Why? Well, because Conan the Barbarian is an epic movie, but more to the point, Agamemnon was my protagonist and not the villain—a role he plays in most stories written about the Trojan War. To make a character like that someone a reader could sympathize—or at least empathize—with was a challenge, and only you reading this can decide if I in any way succeeded.
For me, being forced (as Agamemnon sees it) to sacrifice his beloved daughter, Iphigenia, on the altar of the war was the moment that broke him—forever. How anyone could recover from such a deed—no matter what the justification—is simply unthinkable to me. In A Song of War, Agamemnon certainly never gets over it. It drives him to drink, causes him to sink into a bitter depression wherein he comes to hate everything about the war, down to and including the men that fight a
nd die on the battlefield, and makes him turn away from the gods—after all, it was to appease Artemis that he struck the fatal blow at Aulis.

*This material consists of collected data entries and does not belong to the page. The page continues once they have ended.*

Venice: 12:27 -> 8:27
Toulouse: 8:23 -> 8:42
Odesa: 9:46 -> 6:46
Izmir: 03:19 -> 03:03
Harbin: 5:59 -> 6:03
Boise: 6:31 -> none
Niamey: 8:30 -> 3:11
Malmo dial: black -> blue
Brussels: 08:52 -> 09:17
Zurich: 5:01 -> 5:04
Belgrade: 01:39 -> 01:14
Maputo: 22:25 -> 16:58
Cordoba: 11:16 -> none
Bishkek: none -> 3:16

Imagine, then, that when he finds some semblance of happiness in the arms of the sexy (and utterly self-serving and manipulative) Chryseis, another Olympian pronouncement forces him to give her up. Couple this with the fact that the “oh so perfect” Achilles is constantly berating him about running the army—akin to a Special Forces operative telling a five-star general how to run a war—and Agamemnon is a bitter man.
On top of this, he’s the high king—the one that carries the weight of the entire campaign on his shoulders—fail, and history will remember his name above all. To me, it is no wonder that such a person is driven to acts of petty vengeance and cruelty. It is no wonder that, at the end of it all, Agamemnon is nothing but a burned-out husk of a man.
So—if you didn’t feel sorry for the guy, I hope that at least Agamemnon’s Song gave you a look inside his head and a steer on what makes him tick.
As I wrote in my notes for our last project, A Year of Ravens (available from all good online retailers and some rubbish ones, too), if this kind of thing appeals to you: do it. If you want to, for example, write a Persian soldier’s eye view of the Spartans’ last stand at Thermopylae, please put your fingers to the keyboard. The Internet age has given all of us an opportunity to get our stories—whatever they may be—out there. It might not make you rich, it might not make you famous, but it will, ultimately, entertain people (though not all of the people, it’s fair to say!). If you don’t fancy traditional publishing, self-publish your work—get it out there and put a smile on some faces. For me, one of the most rewarding things in writing is when someone takes time to drop me a line to say that they enjoyed something I wrote—there’s no feeling quite like it. There’s a saying that everyone has a novel in them—and it’s a saying I believe wholeheartedly.